Pot Bellied Pigs/Birth defect
I am a Pennsylvania based breeder of Mini-Potbelly pigs. On valentines day one of my females had a litter of 5. One of the boys has a curled up front leg. It seems like the ankle joint is backwards. It doesn't seem to be causing him any pain, but I am just not sure that a pig can live with only three supporting legs. Obviously he can't be sold or bred, but he is eating and seems healthy. In your experience have you ever heard of a pig with three legs?
I have heard of pigs adapting to life with three legs. But, it isn't always easy for them. Pig bodies are stiffer than dogs or cats, so it's harder for them to limp on 3 legs. Pigs are prone to obesity and arthritis, both are trouble for a lame pig.
Assuming there are no other birth defects, he stays at a healthy weight, does not develop severe arthritis and his environment is adjusted for his handicap, he should have a good life. Old age may bring unforeseen or unpreventable problems, but for now that is a long way off.
Arthritis may not be completely preventable but there are steps you can take to reduce the stress on his joints. Never, ever ask him to walk on any slippery surface, like tile, ice, etc. Get some cheap carpet runners (they can be ugly!) and stash them near potentially slippery surfaces.
Avoid difficult walking surfaces, like deep soft sand. Limit his time on asphalt or concrete to just a few minutes, do not let him stay in a concrete pen. If the floor of his shed is concrete, get a padded mat designed for horse stalls. Do not let him attempt stairs, provide a gently sloping ramp.
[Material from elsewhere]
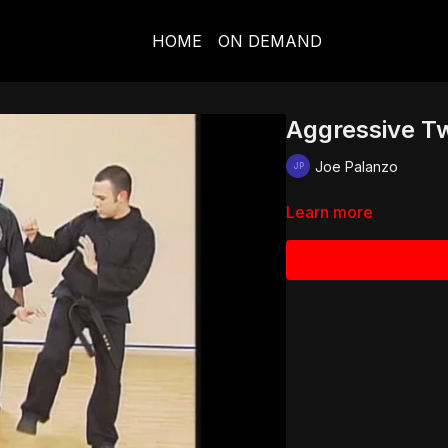
HOME
ON DEMAND
Aggressive Tw
Joe Palanzo
Learn more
I would not tamper with his diet until he's naturally weaned. At that point, I would add extra dairy to his food. I would think about starting him on a joint supplement right away, long before any problems have a chance to start.
His feet will need some special attention. I'm sure the problem foot will not be able to wear down the hoof naturally. His other three feet will need to be kept short, even a slightly longer hoof will make it harder for him to move around.
Of course he will need to be neutered, so the vet can give him a very complete physical at that time. I'm sure he will be a wonderful pet.